Eğer Büyükerşen ve Ataç'ın taşıdığı o şüphe gerçekse, ki hem Büyükşehir'den hem de Tepebaşı'ndan yer istenseydi herhalde bu açıklama hiç yapılmamış, o tavır hiç gösterilmemiş olabilirdi.
Yılmaz Büyükerşen ve Ahmet Ataç'ın bu saate kadar belediye başkan adayı olarak açıklanmamış olmaları aslında bir tavırdır. Her ikisinin de uzun dönemlerden beri başkanlık yapmaları, yaşlarının artık önemli bir eşiğin üstünde olması ve nihayet sağlık sorunları... Tüm bunlardan dolayı CHP Genel Merkezi bu iki ismi aday göstermek istemiyor olabilir. Bu da anlaşılabilir bir durum. Zaten bu iki isim değişime de karşıydılar!
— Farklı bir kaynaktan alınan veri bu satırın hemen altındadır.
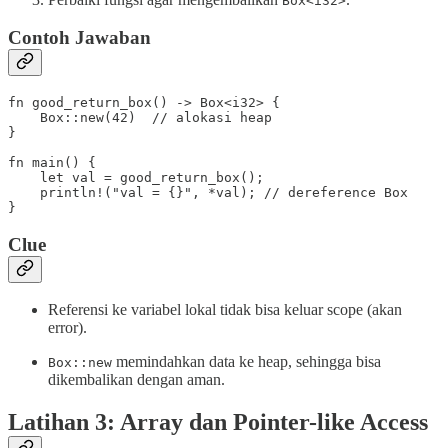
Box<i32>
Contoh Jawaban
fn good_return_box() -> Box<i32> {

    Box::new(42)  // alokasi heap

}

fn main() {

    let val = good_return_box();

    println!("val = {}", *val); // dereference Box

}
Clue
Referensi ke variabel lokal tidak bisa keluar scope (akan
error).
memindahkan data ke heap, sehingga bisa
Box::new
dikembalikan dengan aman.
Latihan 3: Array dan Pointer-like Access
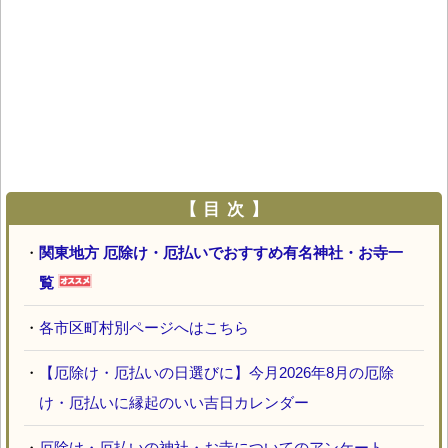
【 目 次 】
・
関東地方 厄除け・厄払いでおすすめ有名神社・お寺一
覧
・
各市区町村別ページへはこちら
・
【厄除け・厄払いの日選びに】今月2026年8月の厄除
け・厄払いに縁起のいい吉日カレンダー
・
厄除け・厄払いの神社・お寺についてのアンケート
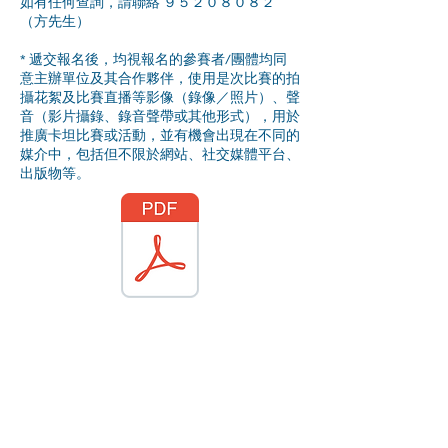
如有任何查詢，請聯絡 ９５２０８０８２
（方先生）
* 遞交報名後，均視報名的參賽者/團體均同
意主辦單位及其合作夥伴，使用是次比賽的拍
攝花絮及比賽直播等影像（錄像／照片）、聲
音（影片攝錄、錄音聲帶或其他形式），用於
推廣卡坦比賽或活動，並有機會出現在不同的
媒介中，包括但不限於網站、社交媒體平台、
出版物等。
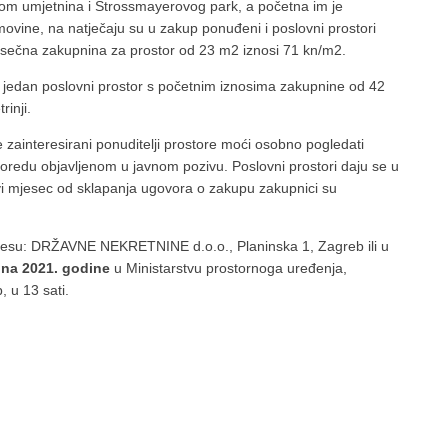
jom umjetnina i Strossmayerovog park, a početna im je
vine, na natječaju su u zakup ponuđeni i poslovni prostori
mjesečna zakupnina za prostor od 23 m2 iznosi 71 kn/m2.
po jedan poslovni prostor s početnim iznosima zakupnine od 42
inji.
e zainteresirani ponuditelji prostore moći osobno pogledati
oredu objavljenom u javnom pozivu. Poslovni prostori daju se u
vi mjesec od sklapanja ugovora o zakupu zakupnici su
dresu: DRŽAVNE NEKRETNINE d.o.o., Planinska 1, Zagreb ili u
jna 2021.
godine
u Ministarstvu prostornoga uređenja,
 u 13 sati.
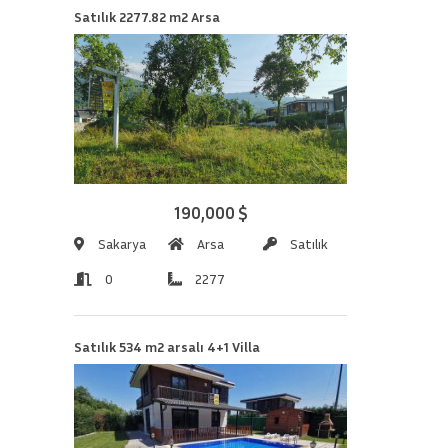
Satılık 2277.82 m2 Arsa
190,000 $
Sakarya
Arsa
Satılık
0
2277
Satılık 534 m2 arsalı 4+1 Villa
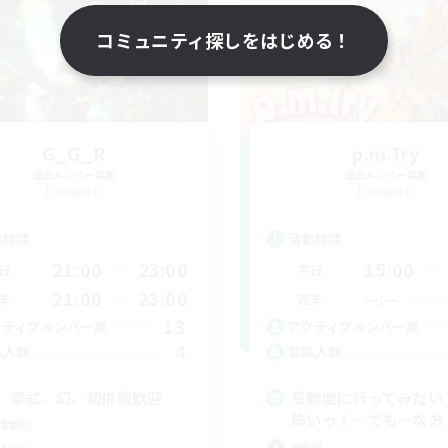
コミュニティ探しをはじめる！
G_G_R
p.m.Try
追加メンバー募集
追加メンバー募集
Elemental
Elemental
動時間
活動時間
21:00
23:00
15:00
日
平日
21:00
23:00
--:--
末
週末
13
クティブメンバー数
アクティブメンバー数
4
集人数
募集人数
、零式、幻、初挑戦歓迎
高難度に行ってみたい
怖いっ！…でも…な方
者歓迎
極挑戦
人中心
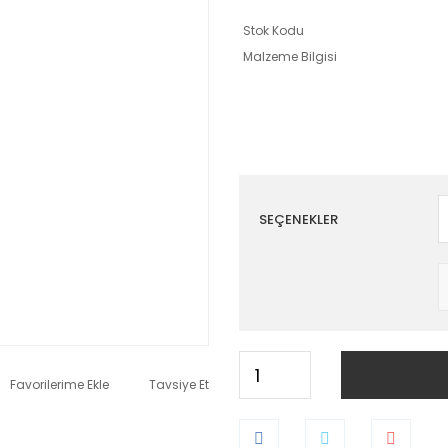
Stok Kodu
Malzeme Bilgisi
SEÇENEKLER
Tavsiye Et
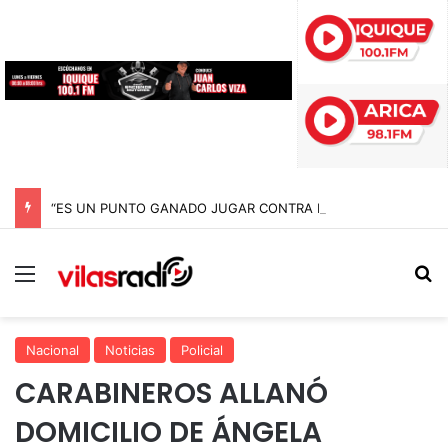
“ES UN PUNTO GANADO JUGAR CONTRA EL PUNTERO” HERNÁN PEÑA TRAS EL EMPATE CON COBRELOA
Menú
B
Nacional
Noticias
Policial
CARABINEROS ALLANÓ
DOMICILIO DE ÁNGELA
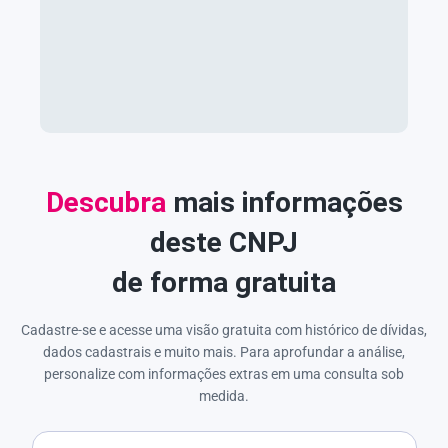
Descubra
mais informações
deste CNPJ
de forma gratuita
Cadastre-se e acesse uma visão gratuita com histórico de dívidas,
dados cadastrais e muito mais. Para aprofundar a análise,
personalize com informações extras em uma consulta sob
medida.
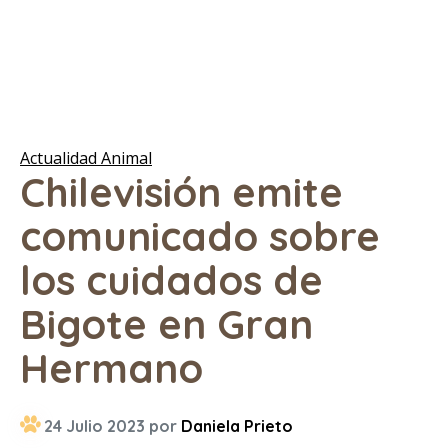
Actualidad Animal
Chilevisión emite
comunicado sobre
los cuidados de
Bigote en Gran
Hermano
24 Julio 2023 por
Daniela Prieto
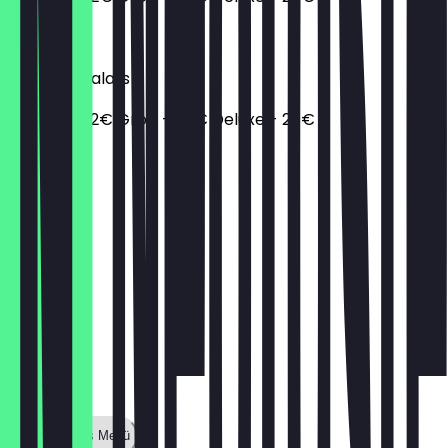
28,00 €
Wildcard Salats
Regular - 12€ Groß - 20€ Deluxe - 28€
28,00 €
Zeige ganzes Menü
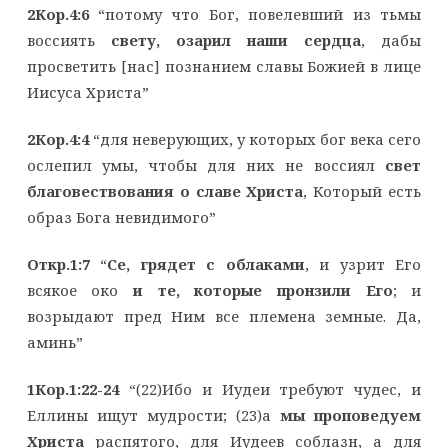
2Кор.4:6
“потому что Бог, повелевший из тьмы
воссиять
свету, озарил наши сердца
, дабы
просветить [нас] познанием славы Божией в лице
Иисуса Христа”
2Кор.4:4
“для неверующих, у которых бог века сего
ослепил умы, чтобы для них не воссиял
свет
благовествования о славе Христа
, Который есть
образ Бога невидимого”
Откр.1:7
“
Се, грядет с облаками
, и узрит Его
всякое око
и те, которые пронзили Его
; и
возрыдают пред Ним все племена земные. Да,
аминь”
1Кор.1:22-24
“(22)Ибо и Иудеи требуют чудес, и
Еллины ищут мудрости; (23)а
мы проповедуем
Христа
распятого, для Иудеев соблазн, а для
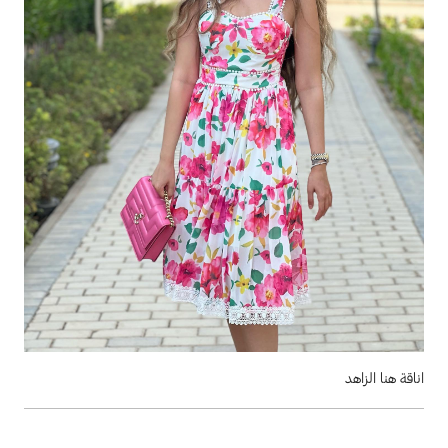
اناقة هنا الزاهد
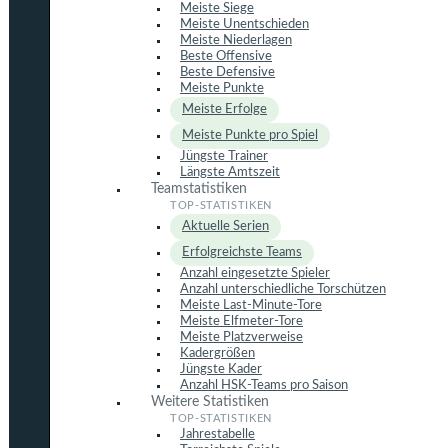
Meiste Siege
Meiste Unentschieden
Meiste Niederlagen
Beste Offensive
Beste Defensive
Meiste Punkte
Meiste Erfolge
Meiste Punkte pro Spiel
Jüngste Trainer
Längste Amtszeit
Teamstatistiken
Aktuelle Serien
Erfolgreichste Teams
Anzahl eingesetzte Spieler
Anzahl unterschiedliche Torschützen
Meiste Last-Minute-Tore
Meiste Elfmeter-Tore
Meiste Platzverweise
Kadergrößen
Jüngste Kader
Anzahl HSK-Teams pro Saison
Weitere Statistiken
Jahrestabelle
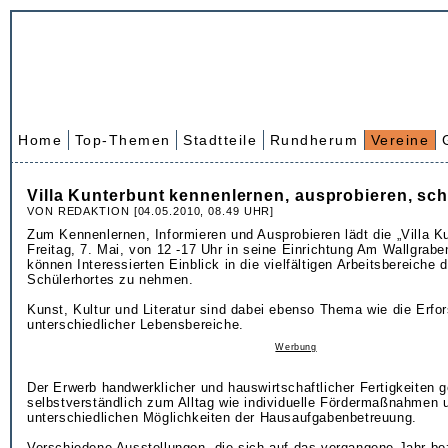
Home
Top-Themen
Stadtteile
Rundherum
Vereine
Villa Kunterbunt kennenlernen, ausprobieren, 
VON REDAKTION [04.05.2010, 08.49 UHR]
Zum Kennenlernen, Informieren und Ausprobieren lädt die „Villa K
Freitag, 7. Mai, von 12 -17 Uhr in seine Einrichtung Am Wallgrab
können Interessierten Einblick in die vielfältigen Arbeitsbereiche 
Schülerhortes zu nehmen.
Kunst, Kultur und Literatur sind dabei ebenso Thema wie die Erfo
unterschiedlicher Lebensbereiche.
Werbung
Der Erwerb handwerklicher und hauswirtschaftlicher Fertigkeiten g
selbstverständlich zum Alltag wie individuelle Fördermaßnahmen 
unterschiedlichen Möglichkeiten der Hausaufgabenbetreuung.
Verschiedene Ausstellungen, die sich auf das vergangene Jahr be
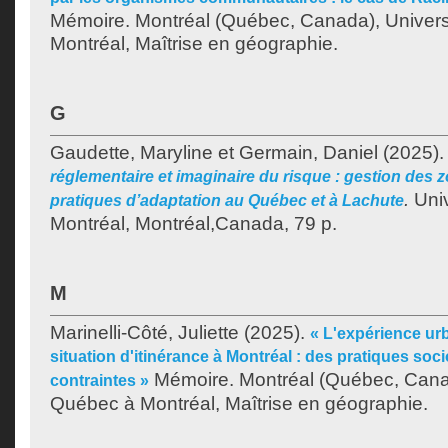
Mémoire. Montréal (Québec, Canada), Univer
Montréal, Maîtrise en géographie.
G
Gaudette, Maryline
et
Germain, Daniel
(2025)
réglementaire et imaginaire du risque : gestion des 
.
Univ
pratiques d’adaptation au Québec et à Lachute
Montréal, Montréal,Canada, 79 p.
M
Marinelli-Côté, Juliette
(2025).
« L'expérience ur
situation d'itinérance à Montréal : des pratiques socio
Mémoire. Montréal (Québec, Canad
contraintes »
Québec à Montréal, Maîtrise en géographie.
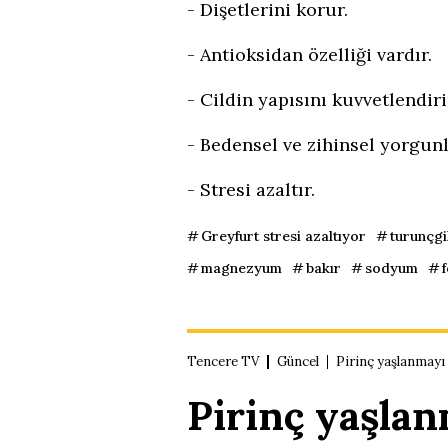
- Dişetlerini korur.
- Antioksidan özelliği vardır.
- Cildin yapısını kuvvetlendir
- Bedensel ve zihinsel yorgunl
- Stresi azaltır.
Greyfurt stresi azaltıyor
turunçgi
magnezyum
bakır
sodyum
Tencere TV
Güncel
Pirinç yaşlanmayı
Pirinç yaşlan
CHP GENEL MERKEZİNİN İKİ İSİM HAKKINDA ÇOK DA RAHAT OLMADIĞINI DÜŞÜNÜYORUZ
Bu iki ismin değişime karşı olmaları, yeni dönem için diretiyor olmaları, zaman zaman başka partilerin ismiyle (sadece bağımsız aday olabilirler halbuki) birlikte isimlerinin anılmasını sağlayarak genel merkeze gözdağı verdirmeye çalışmaları, özetle restleri genel merkez tarafından görülmüş ve restlerine karşılık çalıştay hakkında salon tercihi Odunpazarı Belediyesi salonlarından birisi olarak tercih edilmiş olabilir. Biz şu son dönemde CHP Genel Merkezi ile Eskişehir'deki bazı belediye başkanları arasında yaşanan sıkıntıların perde arkasını bilemeyebiliriz, bu garip açıklama ve tutumlar o sıkıntıların bir yansıması olabilir. Sanki öyle de!
Büyükerşen ve Ataç aday yapılmayacaklarını anladıkları için böyle bir tutum sergiledilerse ipler büyük ölçüde kopmuş demektir. Kazım Kurt-Erman Gölet-Gaye Usluer/Ayşe Ünlücü isimlerinin bazı konularda önemli bir şansa sahip olmak üzere olduklarını düşünebiliriz.
Neyse çok da bir zaman kalmadı. Bu yazının sizler tarafından okunduğu tarihte bir de bakmışsınız CHP'nin Eskişehir adayları açıklanmış!